Lee Silverman, the owner of JackRabbit Sports, a sporting-goods chain in New York, argued that charities that could help communities recover after Sandy, like the Red Cross, might even lose money if the marathon is canceled.
“I think peoples’ emotional response to the marathon will be different on Sunday than it was on Tuesday,” Silverman added. “Already today the feeling in the city is, ‘all right, let’s get back to work.’” Silverman said 500 people showed up to help at the expo after JackRabbit sent out an email to customers asking for volunteers.
The marathon, which typically draws more than 100,000 applicants each year, hasn’t been canceled since the first race in 1970. Six weeks after the Sept. 11 attacks, the marathon was considered a show of resilience by New Yorkers.
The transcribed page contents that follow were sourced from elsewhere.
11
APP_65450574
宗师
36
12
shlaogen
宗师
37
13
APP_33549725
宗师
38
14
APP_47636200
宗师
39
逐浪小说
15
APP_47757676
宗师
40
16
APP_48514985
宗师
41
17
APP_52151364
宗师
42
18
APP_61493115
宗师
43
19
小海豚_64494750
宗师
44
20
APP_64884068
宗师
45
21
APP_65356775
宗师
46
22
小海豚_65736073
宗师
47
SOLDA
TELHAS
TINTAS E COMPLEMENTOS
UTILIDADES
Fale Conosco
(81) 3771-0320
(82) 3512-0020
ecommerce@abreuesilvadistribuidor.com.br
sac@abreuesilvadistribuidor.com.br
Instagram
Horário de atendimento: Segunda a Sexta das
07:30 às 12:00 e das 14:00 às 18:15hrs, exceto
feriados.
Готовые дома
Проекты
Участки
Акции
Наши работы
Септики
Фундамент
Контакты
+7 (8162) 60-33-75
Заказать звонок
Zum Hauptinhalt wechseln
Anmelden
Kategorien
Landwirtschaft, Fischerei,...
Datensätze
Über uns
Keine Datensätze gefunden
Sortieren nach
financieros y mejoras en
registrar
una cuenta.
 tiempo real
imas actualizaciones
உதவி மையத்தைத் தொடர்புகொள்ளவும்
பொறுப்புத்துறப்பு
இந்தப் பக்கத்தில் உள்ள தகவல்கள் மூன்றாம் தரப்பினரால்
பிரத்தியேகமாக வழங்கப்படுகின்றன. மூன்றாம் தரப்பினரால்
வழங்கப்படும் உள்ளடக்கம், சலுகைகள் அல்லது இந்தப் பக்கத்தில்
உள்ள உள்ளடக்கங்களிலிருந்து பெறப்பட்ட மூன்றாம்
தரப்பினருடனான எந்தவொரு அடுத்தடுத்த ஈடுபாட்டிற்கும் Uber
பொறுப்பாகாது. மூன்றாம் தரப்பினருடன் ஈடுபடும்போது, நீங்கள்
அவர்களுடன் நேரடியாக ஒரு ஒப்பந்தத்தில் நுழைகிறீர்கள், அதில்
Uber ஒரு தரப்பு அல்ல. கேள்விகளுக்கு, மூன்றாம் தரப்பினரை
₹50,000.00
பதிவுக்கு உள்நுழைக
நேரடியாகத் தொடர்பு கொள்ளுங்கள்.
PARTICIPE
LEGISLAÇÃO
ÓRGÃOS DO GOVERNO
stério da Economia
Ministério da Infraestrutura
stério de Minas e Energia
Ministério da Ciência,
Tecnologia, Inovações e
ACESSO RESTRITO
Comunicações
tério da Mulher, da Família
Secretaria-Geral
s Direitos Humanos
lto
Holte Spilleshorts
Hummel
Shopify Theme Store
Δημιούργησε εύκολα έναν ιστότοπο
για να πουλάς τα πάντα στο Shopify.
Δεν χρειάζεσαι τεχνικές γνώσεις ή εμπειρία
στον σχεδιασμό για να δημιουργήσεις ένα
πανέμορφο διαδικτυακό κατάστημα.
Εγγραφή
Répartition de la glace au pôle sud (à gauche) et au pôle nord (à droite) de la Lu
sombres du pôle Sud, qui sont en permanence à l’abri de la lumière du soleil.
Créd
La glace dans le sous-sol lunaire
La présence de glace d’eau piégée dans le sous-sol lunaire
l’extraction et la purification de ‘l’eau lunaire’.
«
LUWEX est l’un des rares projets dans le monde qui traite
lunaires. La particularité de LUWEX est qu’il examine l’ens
A spokeswoman for Road Runners pointed out that the marathon typically rakes in serious money for the city and for charity—in 2011, the marathon brought in $340 million in local revenue and $34 million for charity.
And this year, the Road Runners, not the city, will have to foot the bill for the cops, emergency workers, and traffic controllers who make the marathon run smoothly—which will cost about $2.5 million, according to Crain’s.
But the backlash against the marathon doesn’t seem to be going anywhere.
A virtual battle was being waged in hundreds of comments on the marathon’s Facebook page. “Sorry, it is an INSULT to run this marathon,” wrote one user. “All the negativity on this page is discouraging until I remind myself that the whiners are really only a very small sliver of the runners, volunteers, and thousands of others who will be involved with the race in some way,” another countered.
Politicians across the five boroughs have condemned Bloomberg and Road Runners for going ahead.
“I do appreciate that the marathon brings in money to local business, but let’s be honest, it’s a huge draw on our resources,” State Senator Liz Krueger told The New York Times. “None of the boroughs is near up and running,” she added.
State Senator Andy Lanza called the decision to go ahead with the race “disgusting.”
“I think this is an example of what infuriates people here on Staten Island,” said local congressman Michael Grimm. “We’re not back to normal and we’re not going to be back to normal for a long time.”
More than 50 percent of respondents to a Staten Island Advance poll said running the marathon was “a disgrace, and an insult to every New Yorker who has suffered in any way.”
Even some of the city’s most dedicated runners are joining the chorus of New Yorkers calling on Bloomberg to cancel the race. “Even I can see that there are more important things to focus on right now,” says Jon Crane, a fitness coach at City Coach. Crane has run the marathon himself and spends his days training runners for the race.
Even so, he says, “I just think it’s too soon.”